--- Work to complete ---
Scan the listing for the word "Recipients" and report every line that contains it.

--- Supplied material ---

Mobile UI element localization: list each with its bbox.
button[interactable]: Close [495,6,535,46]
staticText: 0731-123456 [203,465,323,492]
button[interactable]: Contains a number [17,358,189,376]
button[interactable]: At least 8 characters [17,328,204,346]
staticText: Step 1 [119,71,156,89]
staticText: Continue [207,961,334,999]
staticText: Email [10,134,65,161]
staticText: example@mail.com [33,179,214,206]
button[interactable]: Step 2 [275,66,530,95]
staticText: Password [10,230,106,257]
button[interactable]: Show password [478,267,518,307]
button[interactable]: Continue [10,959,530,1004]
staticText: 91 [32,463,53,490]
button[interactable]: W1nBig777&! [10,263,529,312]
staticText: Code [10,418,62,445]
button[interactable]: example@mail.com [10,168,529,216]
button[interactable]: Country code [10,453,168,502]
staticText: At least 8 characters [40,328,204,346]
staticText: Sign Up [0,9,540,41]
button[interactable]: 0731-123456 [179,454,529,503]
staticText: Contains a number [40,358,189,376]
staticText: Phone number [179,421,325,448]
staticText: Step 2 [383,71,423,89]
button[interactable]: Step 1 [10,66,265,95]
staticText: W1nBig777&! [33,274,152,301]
--
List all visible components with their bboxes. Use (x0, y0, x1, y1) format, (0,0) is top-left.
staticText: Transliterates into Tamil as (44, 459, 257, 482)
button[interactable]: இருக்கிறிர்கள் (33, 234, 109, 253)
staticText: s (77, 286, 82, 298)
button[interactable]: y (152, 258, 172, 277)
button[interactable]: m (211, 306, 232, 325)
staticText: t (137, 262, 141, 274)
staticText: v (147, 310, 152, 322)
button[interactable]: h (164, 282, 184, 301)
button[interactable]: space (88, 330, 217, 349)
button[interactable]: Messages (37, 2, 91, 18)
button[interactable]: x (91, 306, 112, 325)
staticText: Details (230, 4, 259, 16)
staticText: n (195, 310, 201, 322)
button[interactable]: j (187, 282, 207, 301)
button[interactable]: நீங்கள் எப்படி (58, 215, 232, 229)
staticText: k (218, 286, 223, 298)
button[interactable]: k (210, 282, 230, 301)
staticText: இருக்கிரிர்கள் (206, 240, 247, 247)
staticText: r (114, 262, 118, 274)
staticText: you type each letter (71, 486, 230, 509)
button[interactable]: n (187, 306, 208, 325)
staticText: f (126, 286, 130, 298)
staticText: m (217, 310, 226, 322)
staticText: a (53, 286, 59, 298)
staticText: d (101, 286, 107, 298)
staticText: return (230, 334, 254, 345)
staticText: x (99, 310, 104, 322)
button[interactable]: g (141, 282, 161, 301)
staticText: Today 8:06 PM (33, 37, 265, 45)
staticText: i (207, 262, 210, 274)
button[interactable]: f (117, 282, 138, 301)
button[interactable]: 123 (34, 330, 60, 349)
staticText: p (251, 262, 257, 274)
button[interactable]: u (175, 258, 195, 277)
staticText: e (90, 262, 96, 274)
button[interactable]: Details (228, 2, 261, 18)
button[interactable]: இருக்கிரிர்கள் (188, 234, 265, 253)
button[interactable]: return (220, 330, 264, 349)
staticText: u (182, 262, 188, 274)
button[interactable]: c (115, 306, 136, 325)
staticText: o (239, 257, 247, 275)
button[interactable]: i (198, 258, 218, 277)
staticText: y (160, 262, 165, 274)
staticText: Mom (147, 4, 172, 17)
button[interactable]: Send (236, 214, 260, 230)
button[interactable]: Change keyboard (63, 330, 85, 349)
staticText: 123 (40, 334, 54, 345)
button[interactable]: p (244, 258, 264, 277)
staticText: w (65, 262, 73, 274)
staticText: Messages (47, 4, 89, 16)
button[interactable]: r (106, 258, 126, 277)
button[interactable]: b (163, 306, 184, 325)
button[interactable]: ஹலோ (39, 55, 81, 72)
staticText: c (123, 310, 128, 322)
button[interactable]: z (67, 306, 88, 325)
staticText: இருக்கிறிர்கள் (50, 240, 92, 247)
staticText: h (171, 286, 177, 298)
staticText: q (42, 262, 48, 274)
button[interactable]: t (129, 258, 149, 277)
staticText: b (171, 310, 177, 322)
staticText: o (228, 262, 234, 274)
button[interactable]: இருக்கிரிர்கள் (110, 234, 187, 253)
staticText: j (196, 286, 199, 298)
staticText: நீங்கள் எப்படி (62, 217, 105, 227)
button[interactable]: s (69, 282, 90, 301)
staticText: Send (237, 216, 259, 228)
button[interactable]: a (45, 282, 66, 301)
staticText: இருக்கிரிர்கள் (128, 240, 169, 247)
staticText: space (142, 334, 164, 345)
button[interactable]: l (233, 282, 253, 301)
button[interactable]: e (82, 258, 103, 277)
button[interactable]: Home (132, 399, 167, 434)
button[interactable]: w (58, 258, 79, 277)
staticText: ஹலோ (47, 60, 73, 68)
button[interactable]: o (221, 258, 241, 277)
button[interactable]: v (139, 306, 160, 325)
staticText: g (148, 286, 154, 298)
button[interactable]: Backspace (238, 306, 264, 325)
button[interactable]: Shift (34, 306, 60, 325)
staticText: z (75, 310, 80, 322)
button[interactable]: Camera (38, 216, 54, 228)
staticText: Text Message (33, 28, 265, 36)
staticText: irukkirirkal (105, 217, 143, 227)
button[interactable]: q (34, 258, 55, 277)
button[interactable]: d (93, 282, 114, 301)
---
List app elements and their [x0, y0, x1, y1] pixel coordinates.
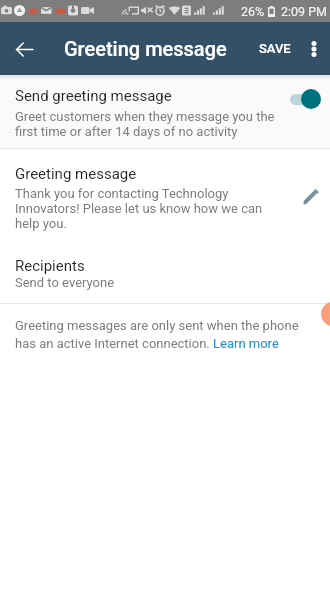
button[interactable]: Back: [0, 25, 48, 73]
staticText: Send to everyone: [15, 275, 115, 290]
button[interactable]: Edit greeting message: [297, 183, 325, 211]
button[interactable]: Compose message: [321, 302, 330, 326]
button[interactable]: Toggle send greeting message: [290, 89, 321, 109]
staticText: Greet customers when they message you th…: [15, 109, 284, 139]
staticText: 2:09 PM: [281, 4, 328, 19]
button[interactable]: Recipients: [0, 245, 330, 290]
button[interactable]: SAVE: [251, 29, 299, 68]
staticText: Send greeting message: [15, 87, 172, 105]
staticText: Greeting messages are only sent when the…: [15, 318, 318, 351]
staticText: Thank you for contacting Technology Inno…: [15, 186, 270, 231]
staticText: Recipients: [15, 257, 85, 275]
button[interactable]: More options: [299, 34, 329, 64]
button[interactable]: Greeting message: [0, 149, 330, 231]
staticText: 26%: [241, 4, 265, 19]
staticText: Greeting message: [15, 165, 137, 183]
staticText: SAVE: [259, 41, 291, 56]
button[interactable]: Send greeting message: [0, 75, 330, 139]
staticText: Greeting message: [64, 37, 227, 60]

--- Response area ---
button[interactable]: Recipients: [0, 245, 330, 290]
staticText: Recipients: [15, 257, 85, 275]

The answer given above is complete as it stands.